La casa di Senigallia. Federica e Francesco continuano ad amarsi, lottano contro questo destino avverso che colpisce negli affetti Federica e le sue sorelle, si sentono sempre più vicini. Nel 2001 acquistano un immobile a S. Angelo di Senigallia, dove vanno a vivere dal febbraio del 2002. L'appartamento è intestato a Francesco che contrae il mutuo e lo assicura. Entrambi hanno la residenza nella casa nuova dal mese di luglio del 2002. Per l’anagrafe sono un nucleo. Francesco è un giocatore professionista di pallavolo e lavora come operaio all’Api di Falconara. Federica lavora in un call center e fa la cartomante. «Per comprare casa e mobili abbiamo fatto un po’ di sacrifici, ma stavamo costruendo il nostro mondo. Ricordo un natale più “povero degli altri” e Francesco che mi sembrava rattristato. Ma poi fu preso da un moto di orgoglio e mi scrisse in una lettera: “tutto quello che faccio è per te”», ricorda Federica.
Passano due anni dall’acquisto della casa. Una mattina come le altre Francesco si prepara per andare al lavoro: la prima colazione insieme al cane adorato che pregusta la passeggiata mattutina, le risate, l’estate che sta per arrivare, le vacanze. Esce. Monta sullo scooter. Un’auto lo scaraventa contro un albero. Finisce tutto.
«Quando Francesco muore, il mutuo viene bloccato e pagato all´assicurazione, quindi la casa, oggi, è di proprietà degli eredi. Dei genitori e della sorella di Francesco», dice la sorella Ludovica. Federica ha la residenza nella casa dove ha convissuto con Francesco, ma per avere titolo a restare deve acquistare l’immobile. A nulla valgono i progetti, il contributo che deve aver dato, il fatto che quelle mura erano nate insieme alla coppia.

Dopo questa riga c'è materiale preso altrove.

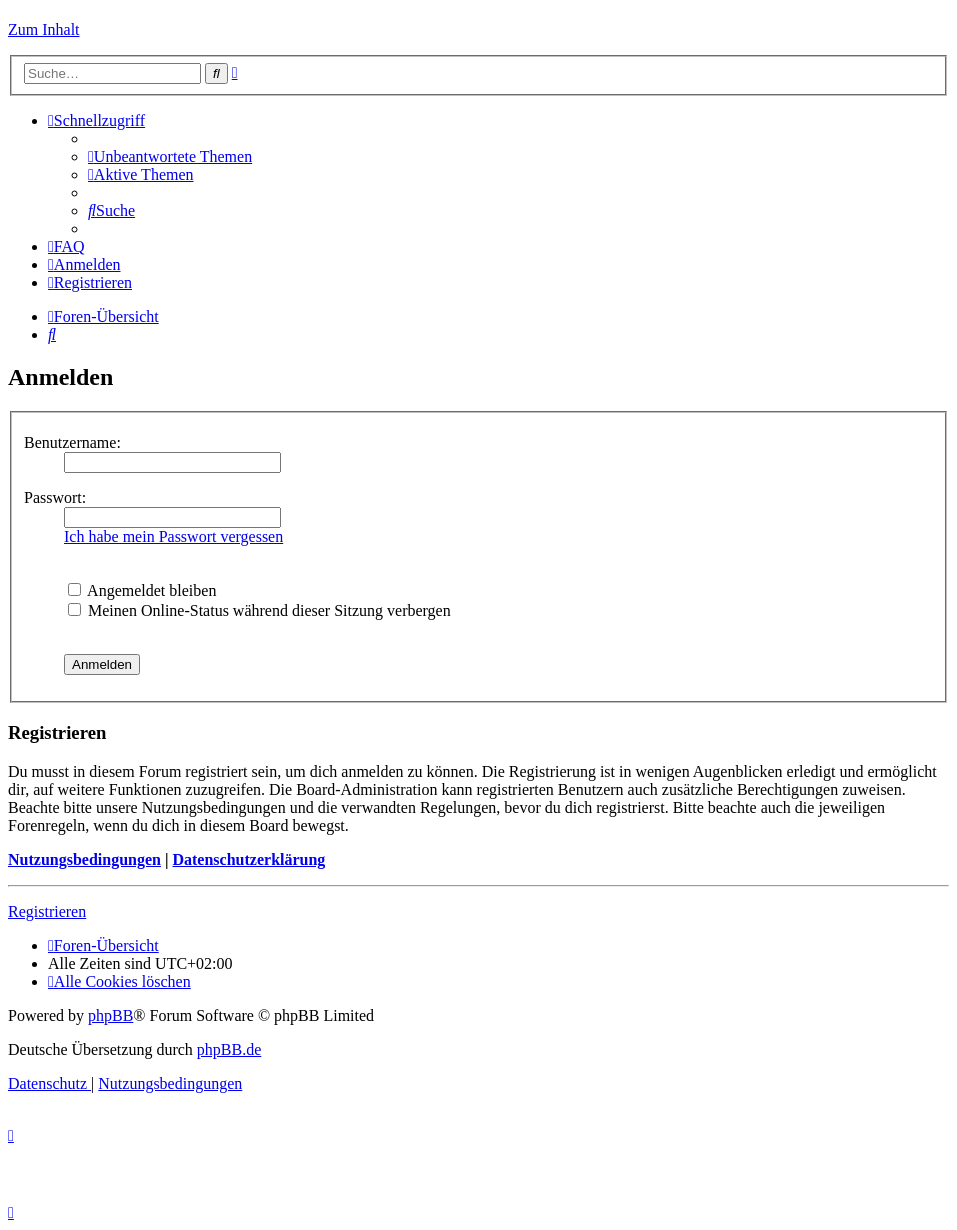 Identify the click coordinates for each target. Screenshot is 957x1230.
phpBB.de (229, 1049)
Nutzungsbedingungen (84, 859)
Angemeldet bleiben (142, 590)
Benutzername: (72, 442)
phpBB (110, 1015)
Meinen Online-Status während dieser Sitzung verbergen (259, 610)
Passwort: (55, 497)
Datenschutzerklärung (248, 859)
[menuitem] (170, 156)
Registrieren (47, 911)
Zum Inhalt (44, 29)
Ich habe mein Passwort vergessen (173, 536)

Vacatio legis. In Italia non c’è una legge che riconosce un diritto conseguente alla convivenza. Questo vuoto è iniquo per le coppie etero che non si sposano o non fanno a tempo a sposarsi, lo è per le coppie gay che non possono neanche ricorrere alle nozze. «Io potrei anche comperare la casa che è stata acquistata 250 milioni. Quanto varrà oggi? Ma non ho soldi. L’assicurazione dell’auto che ha investito il mio Francesco dovrebbe riconoscermi un danno morale. Avrò solo questo. Rispetto agli eredi per la legge attuale io sono un’acquirente come tante. Una di quelle persone che rispondono a un annuncio perché cercano casa. Io non la cerco, questa è la casa del nostro amore. Non c’è altra casa per me. Prego il Signore di potere restare. Spero che la volontà di Francesco di vivere qui con me non sia morta insieme a lui».